Segment Open
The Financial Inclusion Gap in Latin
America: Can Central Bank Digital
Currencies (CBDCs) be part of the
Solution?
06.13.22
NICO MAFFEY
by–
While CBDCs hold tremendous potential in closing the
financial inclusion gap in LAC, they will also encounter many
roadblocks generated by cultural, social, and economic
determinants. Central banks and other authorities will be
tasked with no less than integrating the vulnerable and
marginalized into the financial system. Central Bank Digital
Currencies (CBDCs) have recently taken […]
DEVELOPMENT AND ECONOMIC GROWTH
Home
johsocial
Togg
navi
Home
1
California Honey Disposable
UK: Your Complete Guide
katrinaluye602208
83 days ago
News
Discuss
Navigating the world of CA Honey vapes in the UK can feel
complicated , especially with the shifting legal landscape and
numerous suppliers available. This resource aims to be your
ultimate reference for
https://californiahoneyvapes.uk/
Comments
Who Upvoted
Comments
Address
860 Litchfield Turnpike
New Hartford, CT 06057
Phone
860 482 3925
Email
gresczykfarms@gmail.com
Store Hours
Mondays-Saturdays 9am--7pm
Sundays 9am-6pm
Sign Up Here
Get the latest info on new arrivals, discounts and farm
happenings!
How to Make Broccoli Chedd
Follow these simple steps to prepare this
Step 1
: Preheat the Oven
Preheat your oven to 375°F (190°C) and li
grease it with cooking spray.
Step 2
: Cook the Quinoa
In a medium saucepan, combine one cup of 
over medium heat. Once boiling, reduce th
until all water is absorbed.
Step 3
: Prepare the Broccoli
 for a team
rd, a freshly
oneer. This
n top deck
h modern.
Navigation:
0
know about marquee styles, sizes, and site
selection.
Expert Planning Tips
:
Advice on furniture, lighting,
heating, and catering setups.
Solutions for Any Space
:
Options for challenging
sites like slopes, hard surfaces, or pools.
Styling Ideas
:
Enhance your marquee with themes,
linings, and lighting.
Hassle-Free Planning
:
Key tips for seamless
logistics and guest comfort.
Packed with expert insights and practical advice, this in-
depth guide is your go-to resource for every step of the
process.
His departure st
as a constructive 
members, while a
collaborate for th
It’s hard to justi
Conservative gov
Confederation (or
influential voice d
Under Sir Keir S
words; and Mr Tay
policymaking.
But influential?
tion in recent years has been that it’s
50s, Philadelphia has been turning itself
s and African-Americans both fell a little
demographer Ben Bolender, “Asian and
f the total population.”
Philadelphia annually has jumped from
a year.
Segment Closed
TASK GOAL: Of the lines above, retype only those from the line containing "Preheat your oven to 375°F (190°C) and li" through the line containing "50s, Philadelphia has been turning itself", including both, exactly.

SOLUTION FOR THIS PROBLEM:
Preheat your oven to 375°F (190°C) and li
grease it with cooking spray.
Step 2
: Cook the Quinoa
In a medium saucepan, combine one cup of 
over medium heat. Once boiling, reduce th
until all water is absorbed.
Step 3
: Prepare the Broccoli
 for a team
rd, a freshly
oneer. This
n top deck
h modern.
Navigation:
0
know about marquee styles, sizes, and site
selection.
Expert Planning Tips
:
Advice on furniture, lighting,
heating, and catering setups.
Solutions for Any Space
:
Options for challenging
sites like slopes, hard surfaces, or pools.
Styling Ideas
:
Enhance your marquee with themes,
linings, and lighting.
Hassle-Free Planning
:
Key tips for seamless
logistics and guest comfort.
Packed with expert insights and practical advice, this in-
depth guide is your go-to resource for every step of the
process.
His departure st
as a constructive 
members, while a
collaborate for th
It’s hard to justi
Conservative gov
Confederation (or
influential voice d
Under Sir Keir S
words; and Mr Tay
policymaking.
But influential?
tion in recent years has been that it’s
50s, Philadelphia has been turning itself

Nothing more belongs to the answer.